Defendants also submitted excerpts from the deposition of Deputy Evangeline Taylor. Deputy Taylor investigated the accident and determined that Savion's bicycle hit the left front side of Mr. Poche's truck near the wheel, and it was not Mr. Poche's truck that hit the bicycle. The damage she noted on Mr. Poche's truck was a small indentation at the wheel well of the front driver's side wheel. She did not see any damage to the front of Mr. Poche's vehicle caused by any impact. Rather, there was a scuff mark or bug spot on the front of the truck, but there was no indentation there and she opined that there was "no way" contact could have been made at the front of the vehicle. She further testified that the way the front wheel of the bicycle was turned showed that Savion's bicycle made contact with the side of Mr. Poche's truck, not the front. Deputy Taylor indicated that the incident did not occur at an intersection and that Savion should not have been cutting in between traffic on the street. Based on her investigation, Deputy Taylor opined that Mr. Poche did nothing wrong and that Savion was solely at fault for the accident.
Finally, defendants submitted excerpts from Savion Johnson's deposition. Although he stated that Mr. Poche's truck hit him and that he did not hit the truck, he stated that the left side of the truck hit him and it was "the side where they drive at"

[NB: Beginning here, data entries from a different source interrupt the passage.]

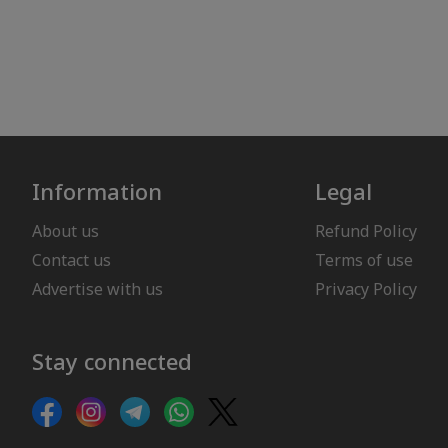
Information
Legal
About us
Refund Policy
Contact us
Terms of use
Advertise with us
Privacy Policy
Stay connected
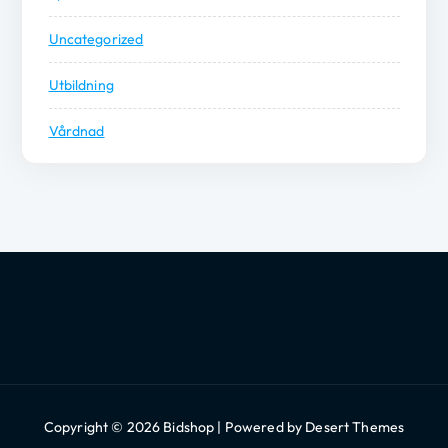
Uncategorized
Utbildning
Vårdnad
Copyright © 2026 Bidshop | Powered by
Desert Themes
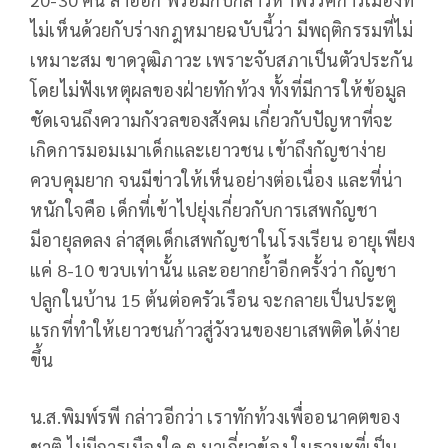
ไม่เห็นด้วยกับร่างกฎหมายฉบับนี้ว่า มีพฤติกรรมที่ไม่
เหมาะสม ขาดวุฒิภาวะ เพราะจับสภาเป็นตัวประกัน
โดยไม่ฟังเหตุผลของฝ่ายทักท้วง ทั้งที่มีการให้ข้อมูล
ชัดเจนถึงความกังวลของสังคม เกี่ยวกับปัญหาที่จะ
เกิดการมอมเมาเด็กและเยาวชน เข้าถึงกัญชาง่าย
ควบคุมยาก จนมีข่าวให้เห็นอย่างต่อเนื่อง และที่น่า
หนักใจคือ เด็กที่เข้าไปยุ่งเกี่ยวกับการเสพกัญชา
มีอายุลดลง ล่าสุดเด็กเสพกัญชาในโรงเรียน อายุเพียง
แค่ 8-10 ขวบเท่านั้น และอยากย้ำอีกครั้งว่า กัญชา
ปลูกในบ้าน 15 ต้นต่อครัวเรือน จะกลายเป็นประตู
แรกที่ทำให้เยาวชนก้าวสู่วังวนของยาเสพติดได้ง่าย
ขึ้น
น.ส.พิมพ์รพี กล่าวอีกว่า เราทักท้วงเพื่ออนาคตของ
ชาติ ไม่มีการเมืองใด ๆ มาเกี่ยวข้อง ในฐานะที่เป็น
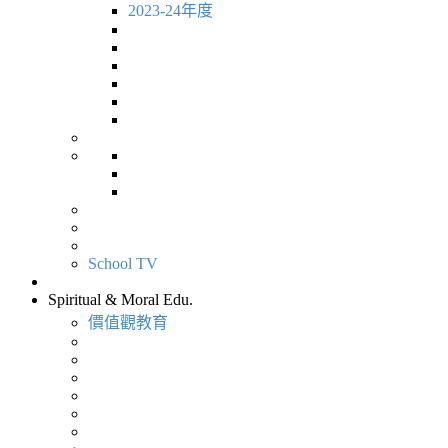
2023-24年度
School TV
Spiritual & Moral Edu.
價值觀教育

In opposition to the Motion for Summary Judgment, plaintiff contends that Mr. Poche was at fault because he was distracted and did not see Savion crossing the street. Plaintiff further argues that there is an issue of fact as to where the impact occurred between the truck and the bicycle. Plaintiff asserts that Mr. Poche hit Savion with the front of his truck and notes that there was a mark on the front. Plaintiff suggests that Deputy Taylor simply disregarded the damage to Mr. Poche's front bumper and did not consider that it could have been the point of impact, because Mr. Poche told her that anything on the front bumper had been there before the accident. Plaintiff also argues that Ms. Lester's credibility is at issue because she indicated in her statement after the accident that Savion "darted across the street . . . in front of a white pickup truck," but she later stated in her deposition that she was wrong in her statement and that the boy hit the side of the truck.
After considering the memoranda, exhibits, and arguments of counsel, the trial judge found that "upon the facts and the law there is [sic] no genuine issues of material fact as Troas Poche is free from liability in the accident at issue." The trial judge granted the summary judgment, dismissed plaintiffs case against these defendants, and designated the judgment as final pursuant to LSA-C.C.P. art. 1915.

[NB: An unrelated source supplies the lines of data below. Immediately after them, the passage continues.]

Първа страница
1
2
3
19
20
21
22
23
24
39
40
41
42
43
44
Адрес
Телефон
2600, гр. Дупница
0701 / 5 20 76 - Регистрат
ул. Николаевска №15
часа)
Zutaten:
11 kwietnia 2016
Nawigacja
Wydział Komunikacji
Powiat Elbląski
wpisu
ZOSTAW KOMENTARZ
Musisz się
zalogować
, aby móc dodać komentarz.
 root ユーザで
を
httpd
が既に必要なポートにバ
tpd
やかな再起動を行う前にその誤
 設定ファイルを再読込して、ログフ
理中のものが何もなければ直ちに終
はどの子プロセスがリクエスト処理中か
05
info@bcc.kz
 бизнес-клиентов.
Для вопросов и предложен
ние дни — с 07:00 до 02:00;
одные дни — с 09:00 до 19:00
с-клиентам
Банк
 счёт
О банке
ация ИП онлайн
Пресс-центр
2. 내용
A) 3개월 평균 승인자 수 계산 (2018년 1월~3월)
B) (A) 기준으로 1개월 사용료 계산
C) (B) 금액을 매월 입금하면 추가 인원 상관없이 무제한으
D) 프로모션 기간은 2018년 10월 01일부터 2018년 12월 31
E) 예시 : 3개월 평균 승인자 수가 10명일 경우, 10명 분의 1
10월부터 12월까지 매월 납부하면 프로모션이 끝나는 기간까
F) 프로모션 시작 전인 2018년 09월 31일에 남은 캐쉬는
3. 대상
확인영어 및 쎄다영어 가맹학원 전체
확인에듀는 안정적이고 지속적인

On appeal, Ms. Michael contends that the trial court made impermissible credibility determinations when assessing Vicki Lester's statement versus her deposition. We disagree. Vicki Lester was an independent witness who saw the entire incident and testified that Savion darted across the street without looking and struck the front side of Mr. Poche's truck. Although she wrote in her statement that he darted "in front of the white pickup truck," she later indicated that her statement was not completely accurate because Savion actually struck the front side of the truck near the wheel. There has been no evidence presented to show that this was anything other than a simple error that was corrected and clarified. Further, no evidence was presented to contradict Ms. Lester's deposition testimony or to show that her testimony was not credible.

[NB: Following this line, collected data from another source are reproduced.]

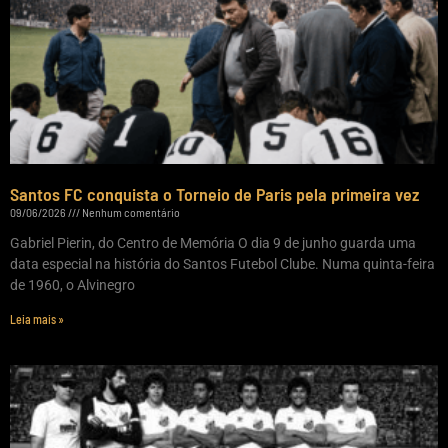
Santos FC conquista o Torneio de Paris pela primeira vez
09/06/2026
Nenhum comentário
Gabriel Pierin, do Centro de Memória O dia 9 de junho guarda uma
data especial na história do Santos Futebol Clube. Numa quinta-feira
de 1960, o Alvinegro
Leia mais »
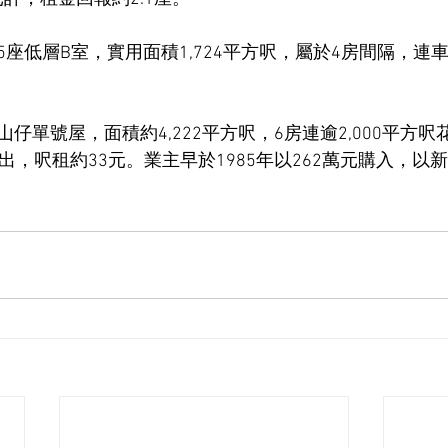
座低層B室，實用面積1,724平方呎，屬於4房間隔，連車
仔單號屋，面積約4,222平方呎，6房連逾2,000平方
出，呎租約33元。業主早於1985年以262萬元購入，以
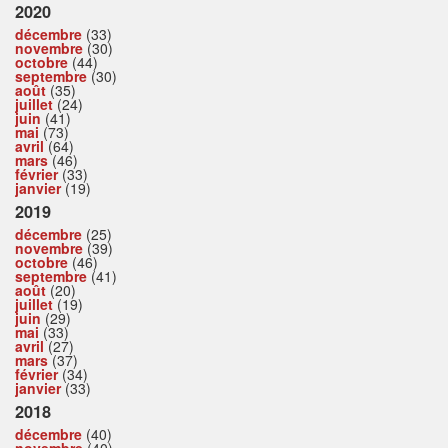
2020
décembre
(33)
novembre
(30)
octobre
(44)
septembre
(30)
août
(35)
juillet
(24)
juin
(41)
mai
(73)
avril
(64)
mars
(46)
février
(33)
janvier
(19)
2019
décembre
(25)
novembre
(39)
octobre
(46)
septembre
(41)
août
(20)
juillet
(19)
juin
(29)
mai
(33)
avril
(27)
mars
(37)
février
(34)
janvier
(33)
2018
décembre
(40)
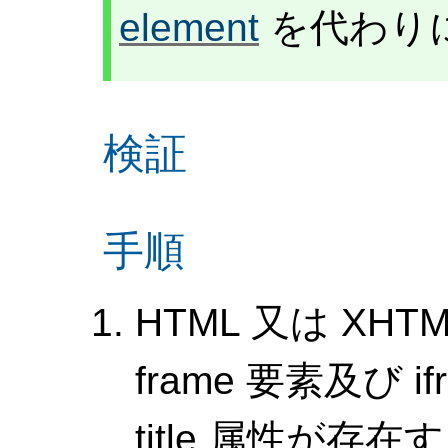
element
を代わり
検証
手順
HTML 又は XH
frame 要素及び 
title 属性が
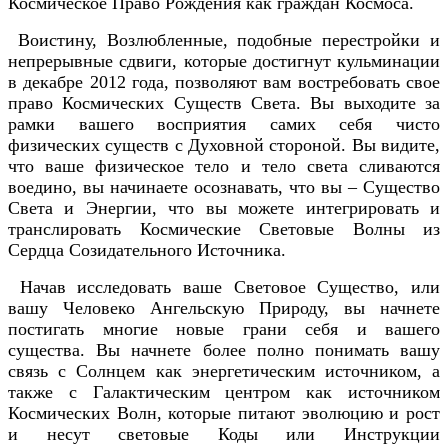
Космическое Право Рождения как граждан Космоса.
Воистину, Возлюбленные, подобные перестройки и
непрерывные сдвиги, которые достигнут кульминации
в декабре 2012 года, позволяют вам востребовать свое
право Космических Существ Света. Вы выходите за
рамки вашего восприятия самих себя чисто
физических существ с Духовной стороной. Вы видите,
что ваше физическое тело и тело света сливаются
воедино, вы начинаете осознавать, что вы – Существо
Света и Энергии, что вы можете интегрировать и
транслировать Космические Световые Волны из
Сердца Созидательного Источника.
Начав исследовать ваше Световое Существо, или
вашу Человеко Ангельскую Природу, вы начнете
постигать многие новые грани себя и вашего
существа. Вы начнете более полно понимать вашу
связь с Солнцем как энергетическим источником, а
также с Галактическим центром как источником
Космических Волн, которые питают эволюцию и рост
и несут световые Коды или Инструкции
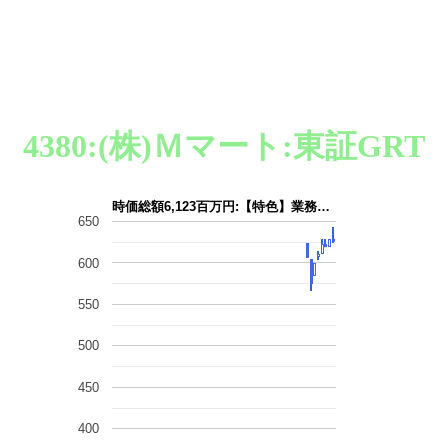
4380:(株)Ｍマート:東証GRT
時価総額6,123百万円:【特色】業務…
650
600
550
500
450
400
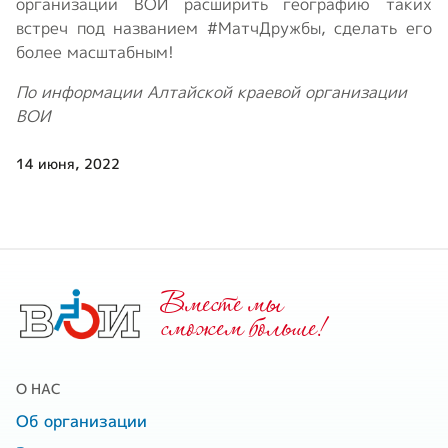
организации ВОИ расширить географию таких
встреч под названием #МатчДружбы, сделать его
более масштабным!
По информации Алтайской краевой организации
ВОИ
14 июня, 2022
Вместе мы
cможем больше!
О НАС
Об организации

Ms. Michael further argues on appeal that the trial court erred in determining that Mr. Poche was not negligent in this accident. We disagree, because the evidence presented established that Mr. Poche was not negligent. Ms. Lester's deposition testimony made it clear that she observed Savion dart across the street into the front side of Mr. Poche's truck. Ms. Lester's testimony was consistent with Mr. Poche's testimony that he was proceeding westbound on Main Street when Savion came from behind a green Suburban and hit the left front side of his truck with the bicycle. In addition, the findings of Deputy Taylor's investigation were consistent with the depositions of Ms. Lester and Mr. Poche that Savion's bicycle struck the front side of Mr. Poche's vehicle and that Mr. Poche's truck did not strike Savion. Finally, although Savion testified that the truck hit him, he stated that the left side of the truck hit him "where they drive at." Savion also admitted that he drove straight across two lanes fast before hitting the truck and that he didn't stop at any point because he couldn't stop the pedals.
In addition, Ms. Michael contends on appeal that there is an issue of material fact regarding the point of impact. Although plaintiff argues that a mark on the front of Mr. Poche's truck could have been where the impact occurred, there is no evidence to support her assertion that this was the point of impact. Mr. Poche contends that the mark on the front of the truck was simply a mark caused by a bug. Deputy Taylor testified that the mark on the front of the truck had no dent, and she believed that the impact was on the front side of the truck by the wheel well where there was "paint that was able to be moved and there was an actual dent there showing fresh impact."
Finally, Ms. Michael asserts that Mr. Poche was at fault based on the doctrine of preemption. However, this argument was not raised in opposition to the Motion for Summary Judgment at the trial level and thus, it cannot be considered in our de novo review. See Azreme, Corp. v. Esquire Title Corp., 98-1179 (La.App. 5 Cir. 3/30/99), 731 So.2d 422, 426. Also, plaintiff argues that the intersection was unreasonably dangerous. However, based on the facts before us, we find this argument to be unpersuasive as it pertains to the liability of these defendants.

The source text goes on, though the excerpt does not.